**Prompt:** The answer must consist of every line in the records below that contains the string "business".

**Material supplied:**
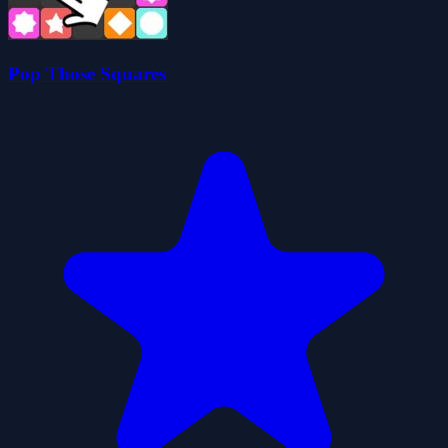
Pop Those Squares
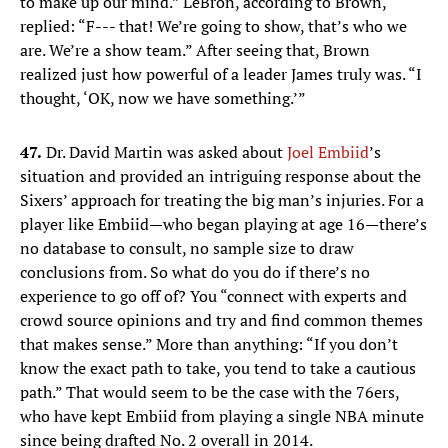
to make up our mind.” LeBron, according to Brown,
replied: “F--- that! We’re going to show, that’s who we
are. We’re a show team.” After seeing that, Brown
realized just how powerful of a leader James truly was. “I
thought, ‘OK, now we have something.’”
47.
Dr. David Martin was asked about
Joel Embiid
’s
situation and provided an intriguing response about the
Sixers’ approach for treating the big man’s injuries. For a
player like Embiid—who began playing at age 16—there’s
no database to consult, no sample size to draw
conclusions from. So what do you do if there’s no
experience to go off of? You “connect with experts and
crowd source opinions and try and find common themes
that makes sense.” More than anything: “If you don’t
know the exact path to take, you tend to take a cautious
path.” That would seem to be the case with the 76ers,
who have kept Embiid from playing a single NBA minute
since being drafted No. 2 overall in 2014.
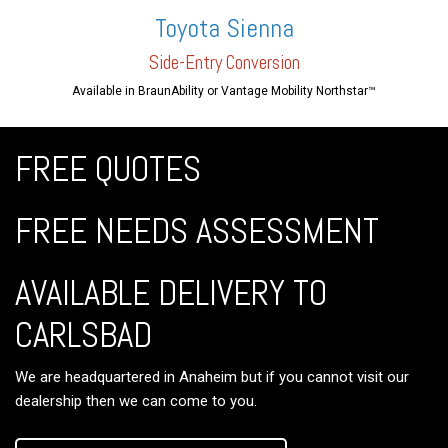
Toyota Sienna
Side-En
try Conversion
Available in BraunAbility or Vantage Mobility Northstar™
FREE QUOTES
FREE NEEDS ASSESSMENT
AVAILABLE DELIVERY TO
CARLSBAD
We are headquartered in Anaheim but if you cannot visit our
dealership then we can come to you.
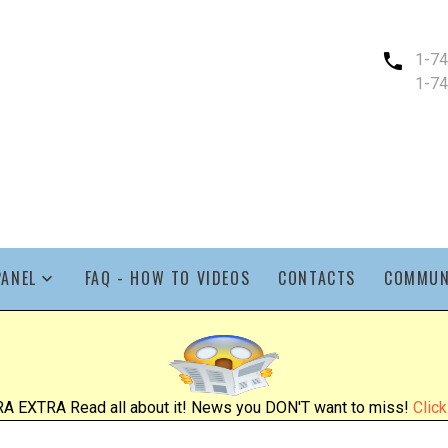
1-7
1-7
PANEL
FAQ - HOW TO VIDEOS
CONTACTS
COMMUN
A EXTRA Read all about it! News you DON'T want to miss!
Click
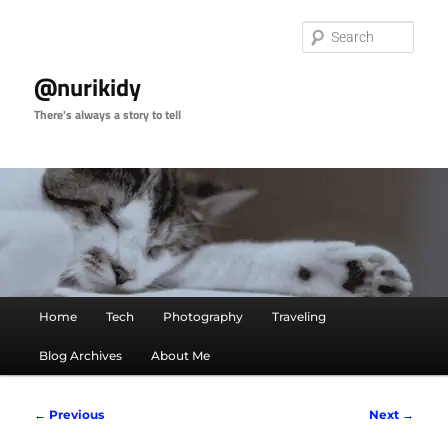
Skip
to
Sear
primary
content
@nurikidy
There's always a story to tell
Main
Home
Tech
Photography
Traveling
menu
Blog Archives
About Me
Image
← Previous
Next →
navigation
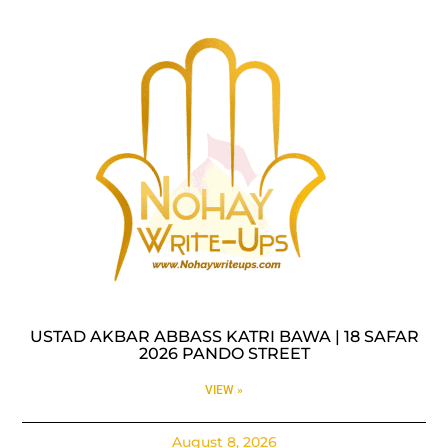
USTAD AKBAR ABBASS KATRI BAWA | 18 SAFAR
2026 PANDO STREET
VIEW »
August 8, 2026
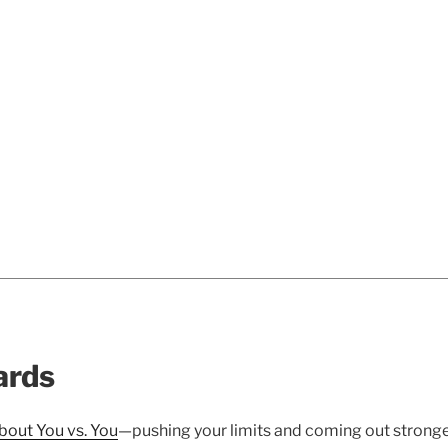
ards
bout You vs. You
—pushing your limits and coming out stronge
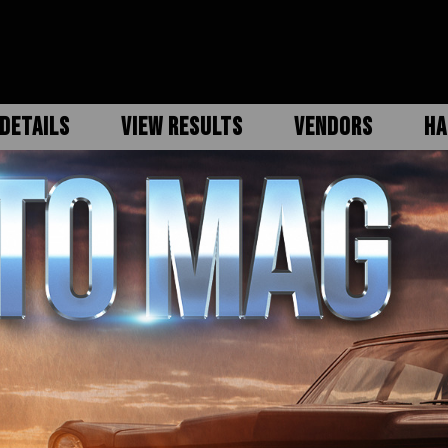
DETAILS
VIEW RESULTS
VENDORS
HA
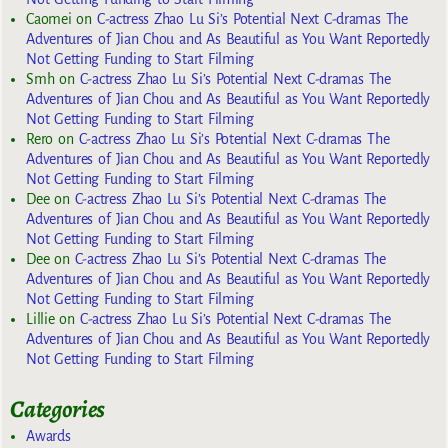
Caomei
on
C-actress Zhao Lu Si’s Potential Next C-dramas The
Adventures of Jian Chou and As Beautiful as You Want Reportedly
Not Getting Funding to Start Filming
Smh
on
C-actress Zhao Lu Si’s Potential Next C-dramas The
Adventures of Jian Chou and As Beautiful as You Want Reportedly
Not Getting Funding to Start Filming
Rero
on
C-actress Zhao Lu Si’s Potential Next C-dramas The
Adventures of Jian Chou and As Beautiful as You Want Reportedly
Not Getting Funding to Start Filming
Dee
on
C-actress Zhao Lu Si’s Potential Next C-dramas The
Adventures of Jian Chou and As Beautiful as You Want Reportedly
Not Getting Funding to Start Filming
Dee
on
C-actress Zhao Lu Si’s Potential Next C-dramas The
Adventures of Jian Chou and As Beautiful as You Want Reportedly
Not Getting Funding to Start Filming
Lillie
on
C-actress Zhao Lu Si’s Potential Next C-dramas The
Adventures of Jian Chou and As Beautiful as You Want Reportedly
Not Getting Funding to Start Filming
Categories
Awards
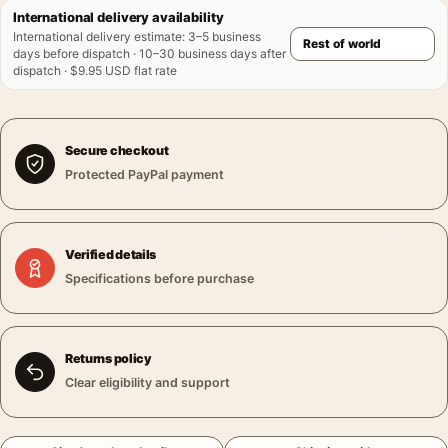
International delivery availability
International delivery estimate
:
3–5 business
days before dispatch · 10–30 business days after
dispatch · $9.95 USD flat rate
Secure checkout
Protected PayPal payment
Verified details
Specifications before purchase
Returns policy
Clear eligibility and support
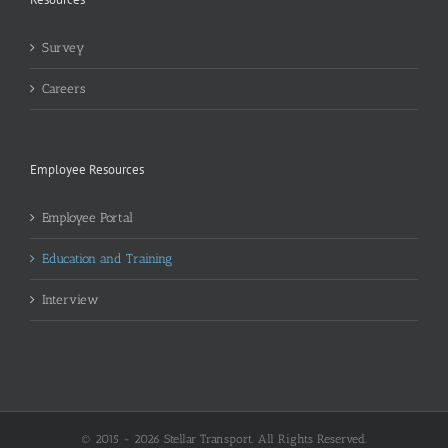
Survey
Careers
Employee Resources
Employee Portal
Education and Training
Interview
© 2015 -
2026 Stellar Transport. All Rights Reserved.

**Result of this exercise:**
3–5 business
days before dispatch · 10–30 business days after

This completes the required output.